Colombia’s anti-money-laundering czar Javier Gutiérrez López said that a government financial watchdog had detected signs of money laundering and terrorist financing activities through the use digital assets, Bloomberg reported this week.

Gutiérrez López, the director of Colombia’s Financial Information and Analysis Unit (UIAF), which has a mandate to investigate and monitor transactions across Colombia’s financial systems for signs of illicit activity, told the publication that his agency had already detected some red flags in the crypto space.

‘[The UIAF] has already detected possible money laundering and terrorist financing operations using virtual assets,’ he said an interview with the publication.

Virtual assets have raised red flags across a number of suspicious transaction reports which the UIAF has been tasked with combing over as a way of tracing the flow of illicit money, per Bloomberg.

The agency said that between 2014 and 2021, it had received 1,379 suspicious transaction reports involving digital assets.

Gutiérrez López shared the information – a rare move, according to Bloomberg – at a press conference discussing the state of Colombia’s anti-money-laundering regime with a specific focus on protecting non-profits while also supporting its growing crypto industry.
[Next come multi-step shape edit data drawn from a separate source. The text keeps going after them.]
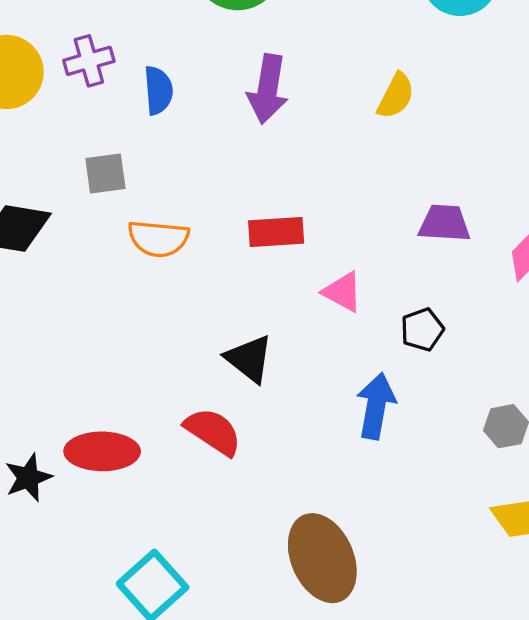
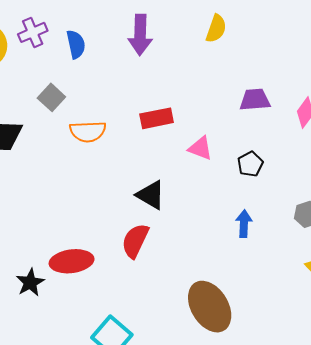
gray square: (105, 173) -> (51, 97), turned -32
blue arrow: (376, 406) -> (244, 224), moved, size x0.7
red semicircle: (213, 432) -> (135, 241), turned -90

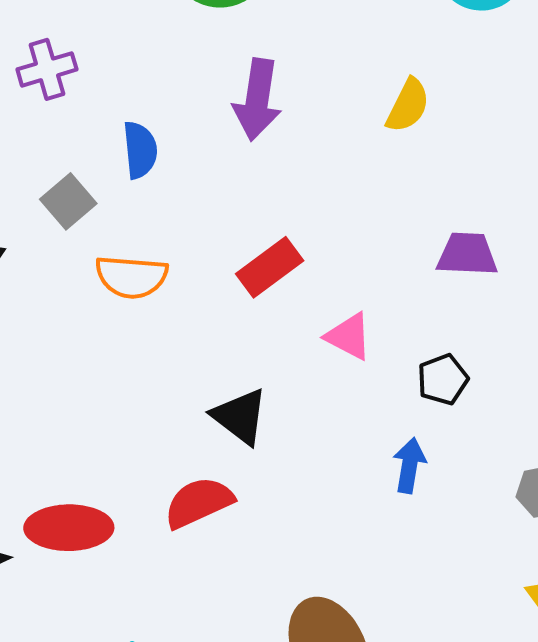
blue semicircle: (76, 44) -> (140, 150), moved
red rectangle: (157, 118) -> (270, 267), turned -32
blue arrow: (244, 224) -> (409, 465), moved
red semicircle: (135, 241) -> (199, 503), turned 33

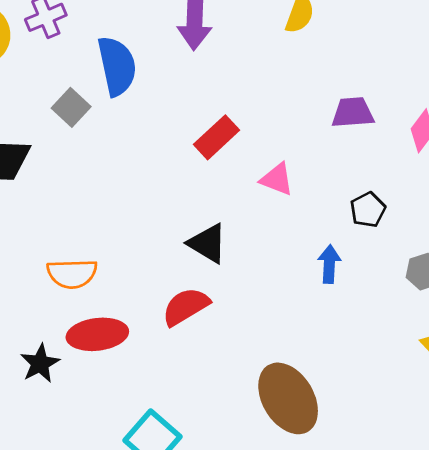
blue semicircle: (140, 150) -> (117, 66), size x1.5
orange semicircle: (131, 277) -> (72, 274), moved
black pentagon: (443, 379) -> (368, 210), moved

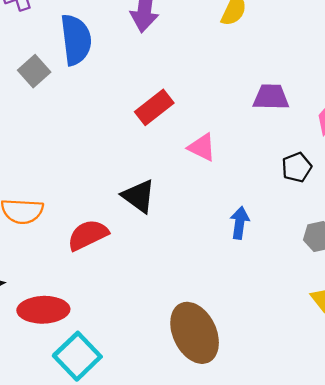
black pentagon: (368, 210) -> (297, 167), moved
red semicircle: (186, 307) -> (88, 235), moved
red ellipse: (97, 334) -> (43, 310), moved

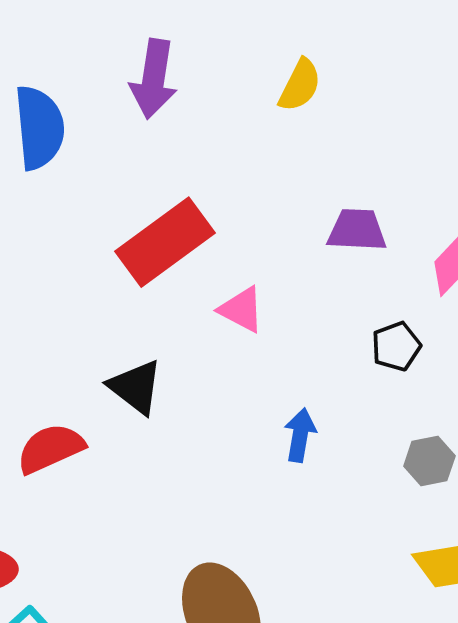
red rectangle: (154, 107) -> (165, 242), size x1.5

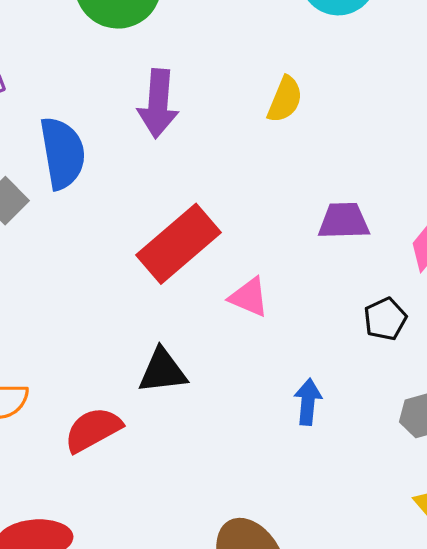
black triangle: (136, 387) -> (163, 371), turned -40

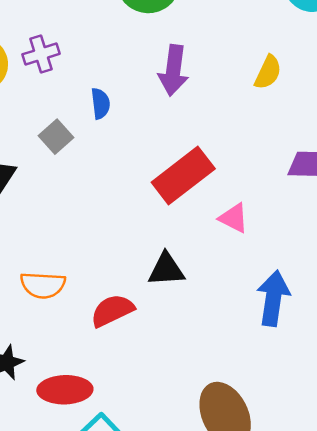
blue semicircle: (62, 153) -> (100, 104), size x0.6
blue arrow: (308, 402) -> (273, 298), size x1.6

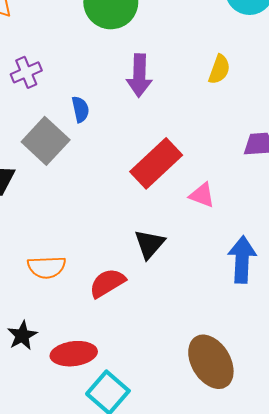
gray square: (56, 137) -> (46, 141), size x1.6
black triangle: (166, 270) -> (150, 244), turned -40

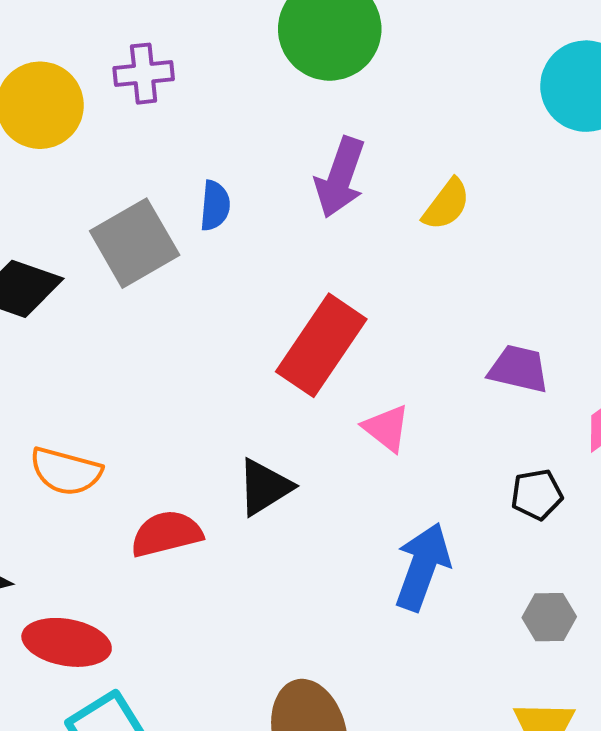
yellow semicircle: (219, 69) -> (446, 205), moved
purple cross: (26, 72) -> (144, 74), moved
red rectangle: (156, 163) -> (321, 345), turned -30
His comments follow the release of proposed draft rules released by Colombia’s financial industry regulatory, the Financial Superintendence of Colombia, which would create a risk management system to combat money laundering and terrorist financing, including guidelines for methods of tracing crypto transactions.

The guidelines were proposed to support the country’s ‘Sandbox’ initiative launched in 2021 which allows banks to work more closely with cryptocurrency exchanges to buy and sell digital assets.

‘It’s no secret that money laundering and terrorist financing through virtual asset mining is due to the fact that illegal money can be used to acquire computer tools for mining service,’ said Gutiérrez López, who became director of the UIAF in September 2018 after working there for 12 years.

‘In this way, illegal money that drives the initial offer can be mixed with legal money,’ he added.

However, Gutiérrez López said that in looking to crack down on potentially illicit transactions in the crypto space, his agency’s mandate as a watchdog shouldn’t interfere with the Colombian government’s role in supporting the industry as it matures.

‘Our goal is not to stigmatize virtual assets, we want to protect them from the penetration of illicit money. But it is necessary to evaluate and understand the risk in operations with digital assets and move towards a single anti-money-laundering regulation,’ he said.